Dataset entries:
★ ★ ★ ★ ★

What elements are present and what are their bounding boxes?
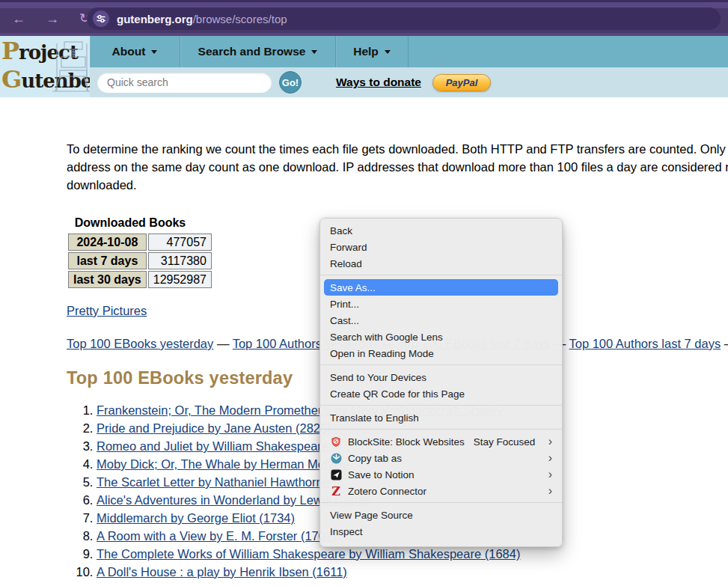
copy-tab-icon: [330, 452, 342, 464]
menu-item-blocksite[interactable]: BlockSite: Block Websites Stay Focused ›: [320, 433, 562, 450]
quick-search-input[interactable]: [97, 73, 272, 93]
nav-search-label: Search and Browse: [198, 45, 306, 58]
chevron-right-icon: ›: [548, 452, 552, 464]
intro-line: To determine the ranking we count the ti…: [67, 140, 728, 158]
downloads-count-cell: 3117380: [148, 252, 212, 269]
menu-item-send-to-devices[interactable]: Send to Your Devices: [320, 369, 562, 385]
url-host: gutenberg.org: [117, 13, 193, 25]
downloads-count-cell: 477057: [148, 234, 212, 251]
nav-search-and-browse[interactable]: Search and Browse: [180, 36, 336, 67]
site-settings-icon[interactable]: [93, 10, 109, 27]
browser-toolbar: ← → ↻ gutenberg.org/browse/scores/top: [0, 0, 728, 36]
intro-line: downloaded.: [67, 176, 728, 194]
dash-separator: —: [724, 337, 728, 350]
book-link[interactable]: A Doll's House : a play by Henrik Ibsen …: [97, 565, 347, 579]
nav-about[interactable]: About: [90, 36, 180, 67]
nav-help-label: Help: [353, 45, 379, 58]
downloads-table: 2024-10-08 477057 last 7 days 3117380 la…: [67, 232, 213, 290]
table-row: last 30 days 12952987: [68, 271, 212, 288]
menu-item-zotero-connector[interactable]: Z Zotero Connector ›: [320, 483, 562, 499]
menu-item-label: Save to Notion: [348, 469, 415, 480]
forward-icon[interactable]: →: [43, 9, 62, 28]
ways-to-donate-link[interactable]: Ways to donate: [336, 76, 421, 89]
book-link[interactable]: Moby Dick; Or, The Whale by Herman Melvi…: [97, 457, 349, 471]
menu-item-reload[interactable]: Reload: [320, 255, 562, 272]
table-row: 2024-10-08 477057: [68, 234, 212, 251]
menu-item-label: Zotero Connector: [348, 486, 426, 497]
menu-separator: [320, 364, 562, 365]
downloads-date-cell: 2024-10-08: [68, 234, 147, 251]
caret-down-icon: [311, 50, 317, 54]
book-link[interactable]: The Scarlet Letter by Nathaniel Hawthorn…: [97, 475, 330, 489]
list-item: A Doll's House : a play by Henrik Ibsen …: [97, 563, 728, 581]
menu-item-search-google-lens[interactable]: Search with Google Lens: [320, 329, 562, 345]
menu-item-save-as[interactable]: Save As...: [324, 279, 558, 296]
menu-separator: [320, 429, 562, 430]
book-link[interactable]: Middlemarch by George Eliot (1734): [97, 511, 295, 525]
menu-item-label: Copy tab as: [348, 453, 402, 464]
printing-press-illustration: [49, 39, 90, 96]
menu-item-translate[interactable]: Translate to English: [320, 409, 562, 426]
go-button[interactable]: Go!: [279, 71, 302, 94]
dash-separator: —: [217, 337, 233, 350]
menu-item-label-secondary: Stay Focused: [474, 436, 536, 448]
chevron-right-icon: ›: [548, 485, 552, 497]
pretty-pictures-link[interactable]: Pretty Pictures: [67, 304, 147, 318]
back-icon[interactable]: ←: [9, 9, 28, 28]
url-path: /browse/scores/top: [193, 13, 287, 25]
header-right: About Search and Browse Help Go! Ways to…: [90, 36, 728, 97]
menu-separator: [320, 405, 562, 406]
caret-down-icon: [385, 50, 391, 54]
nav-about-label: About: [112, 45, 146, 58]
menu-item-forward[interactable]: Forward: [320, 239, 562, 255]
caret-down-icon: [151, 50, 157, 54]
intro-line: address on the same day count as one dow…: [67, 158, 728, 176]
context-menu: Back Forward Reload Save As... Print... …: [319, 218, 563, 547]
address-bar[interactable]: gutenberg.org/browse/scores/top: [87, 7, 721, 30]
downloads-period-cell: last 30 days: [68, 271, 147, 288]
downloads-count-cell: 12952987: [148, 271, 212, 288]
project-gutenberg-logo[interactable]: Project Gutenberg: [0, 36, 90, 97]
list-item: The Complete Works of William Shakespear…: [97, 545, 728, 563]
zotero-icon: Z: [330, 485, 342, 497]
intro-paragraph: To determine the ranking we count the ti…: [67, 140, 728, 194]
book-link[interactable]: The Complete Works of William Shakespear…: [97, 547, 520, 561]
link-top100-authors-7days[interactable]: Top 100 Authors last 7 days: [569, 337, 721, 350]
menu-item-create-qr-code[interactable]: Create QR Code for this Page: [320, 385, 562, 402]
menu-item-back[interactable]: Back: [320, 222, 562, 239]
main-navbar: About Search and Browse Help: [90, 36, 728, 67]
search-strip: Go! Ways to donate PayPal: [90, 67, 728, 97]
menu-separator: [320, 502, 562, 503]
table-row: last 7 days 3117380: [68, 252, 212, 269]
menu-item-reading-mode[interactable]: Open in Reading Mode: [320, 345, 562, 361]
downloads-period-cell: last 7 days: [68, 252, 147, 269]
notion-icon: [330, 469, 342, 480]
chevron-right-icon: ›: [548, 469, 552, 480]
book-link[interactable]: A Room with a View by E. M. Forster (170…: [97, 529, 337, 543]
book-link[interactable]: Romeo and Juliet by William Shakespeare: [97, 439, 328, 453]
menu-item-label: BlockSite: Block Websites: [348, 436, 465, 448]
downloads-table-caption: Downloaded Books: [67, 216, 194, 230]
menu-item-copy-tab-as[interactable]: Copy tab as ›: [320, 450, 562, 466]
blocksite-icon: [330, 436, 342, 448]
chevron-right-icon: ›: [548, 436, 552, 448]
menu-item-view-page-source[interactable]: View Page Source: [320, 507, 562, 523]
link-top100-ebooks-yesterday[interactable]: Top 100 EBooks yesterday: [67, 337, 213, 350]
menu-item-cast[interactable]: Cast...: [320, 312, 562, 329]
menu-item-inspect[interactable]: Inspect: [320, 523, 562, 540]
menu-item-print[interactable]: Print...: [320, 296, 562, 312]
book-link[interactable]: Pride and Prejudice by Jane Austen (2825…: [97, 421, 331, 435]
menu-item-save-to-notion[interactable]: Save to Notion ›: [320, 466, 562, 483]
site-header: Project Gutenberg About S: [0, 36, 728, 97]
paypal-button[interactable]: PayPal: [432, 74, 491, 91]
menu-separator: [320, 275, 562, 275]
nav-help[interactable]: Help: [336, 36, 409, 67]
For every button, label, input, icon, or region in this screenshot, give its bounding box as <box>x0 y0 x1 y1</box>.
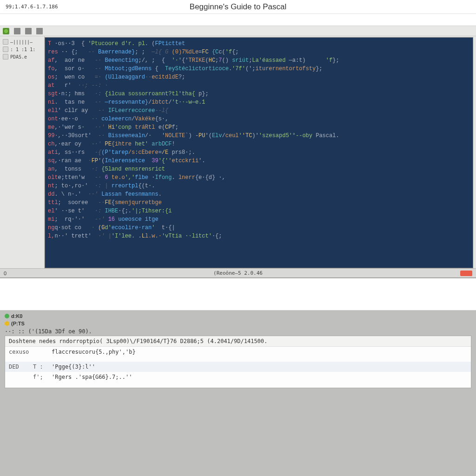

★ ★ ★ ★ ★

Problem to work on: If a line in the records contains the word "View", copy it.

Expected answer:
book-link[interactable]: A Room with a View by E. M. Forster (170…: [97, 529, 337, 543]
menu-item-view-page-source[interactable]: View Page Source: [320, 507, 562, 523]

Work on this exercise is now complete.